Put together, those four let you reopen a number from eighteen months ago, show which formula produced it, which inputs fed it, and that re-running the engine reproduces it exactly. When I built a multi-agency platform I built, that reproducibility was worth more than any feature on the roadmap: it was the only thing that turned a dispute into a five-minute explanation instead of an argument nobody could win.

The reusable shape

Strip away the indicators and the agencies and there’s a pattern here you’ll meet again the moment any computation has mixed data dependencies: separate the per-subject pass from the cohort-relative pass, and make the gap between them explicit. Anything you can compute from one subject’s data, compute now, purely. Anything that needs the group, defer — with a status that says so out loud, not a placeholder zero that lies quietly. Run the second pass when the context exists, keyed so it’s idempotent, writing to a table that never touches the source.

None of that is exciting.
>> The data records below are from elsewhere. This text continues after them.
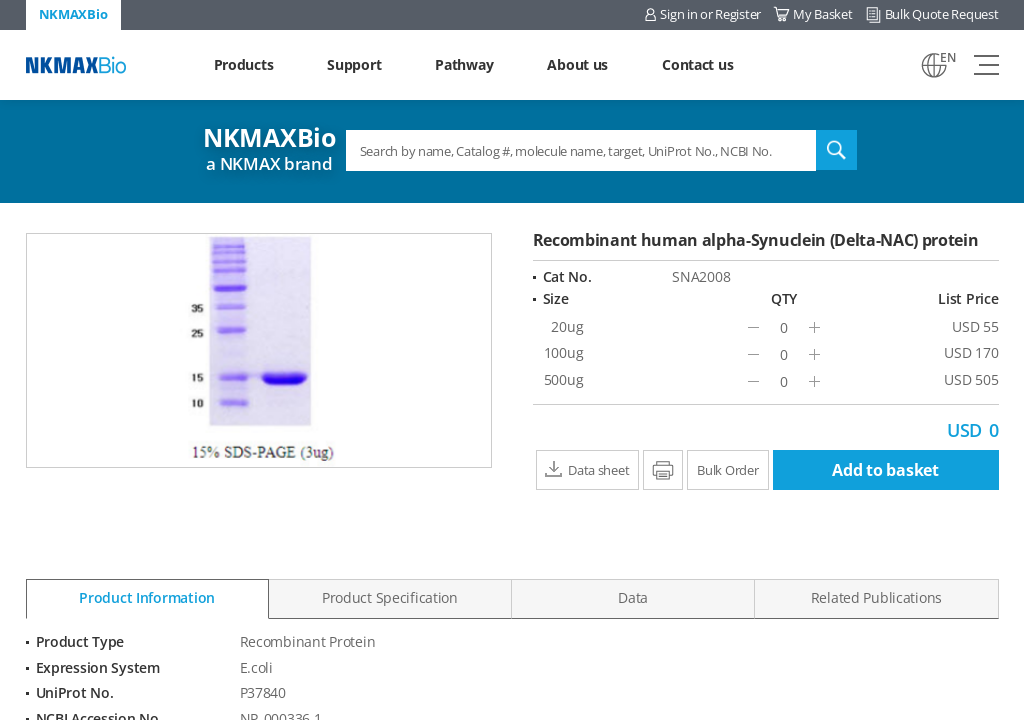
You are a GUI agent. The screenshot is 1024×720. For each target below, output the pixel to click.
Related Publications (876, 597)
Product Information (147, 597)
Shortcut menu (0, 0)
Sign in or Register (710, 14)
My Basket (822, 14)
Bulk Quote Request (942, 14)
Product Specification (390, 597)
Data (633, 597)
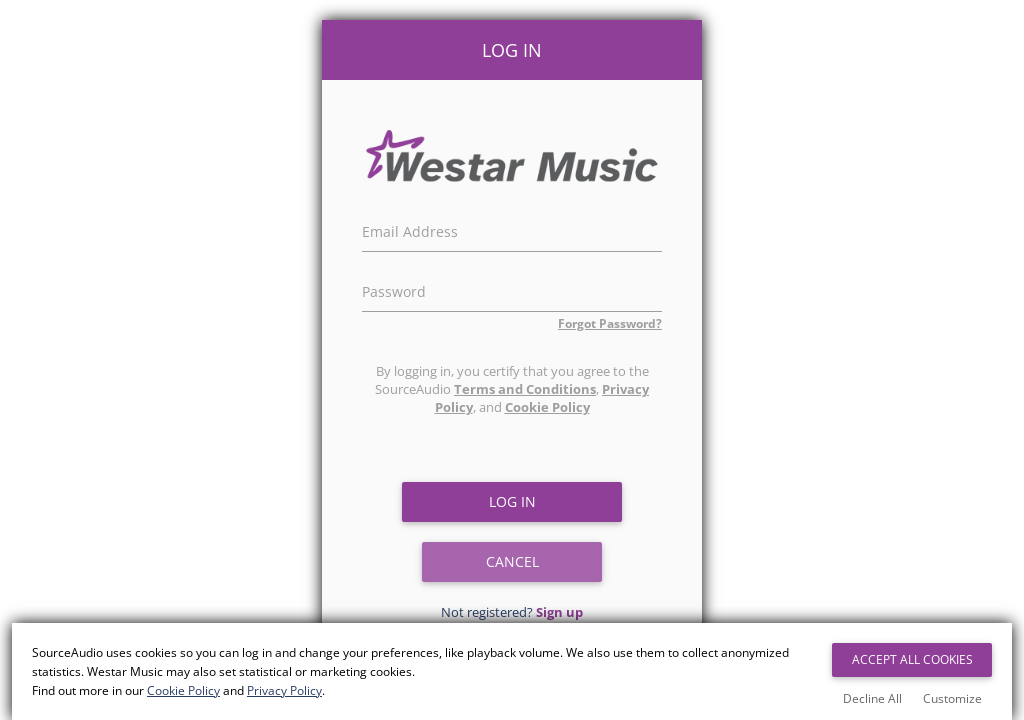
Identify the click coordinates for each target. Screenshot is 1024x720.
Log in (512, 501)
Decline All (872, 698)
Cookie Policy (547, 407)
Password (394, 289)
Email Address (410, 229)
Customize (952, 698)
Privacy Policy (284, 690)
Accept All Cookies (912, 659)
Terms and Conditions (525, 389)
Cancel (512, 561)
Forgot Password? (610, 323)
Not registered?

There is no streaming, no incremental cleverness, no single all-knowing function. There is a pure pass, a deferred status, a config table, a second pass, and a pile of unit tests. And that is exactly the version you can defend when someone disputes their number a year later: the deterministic, config-driven, separately-stored, unit-tested one. The clever single-pass engine that scored everyone in one go would have been faster to demo and impossible to stand behind. The boring one scores it twice — and is still standing when the question comes.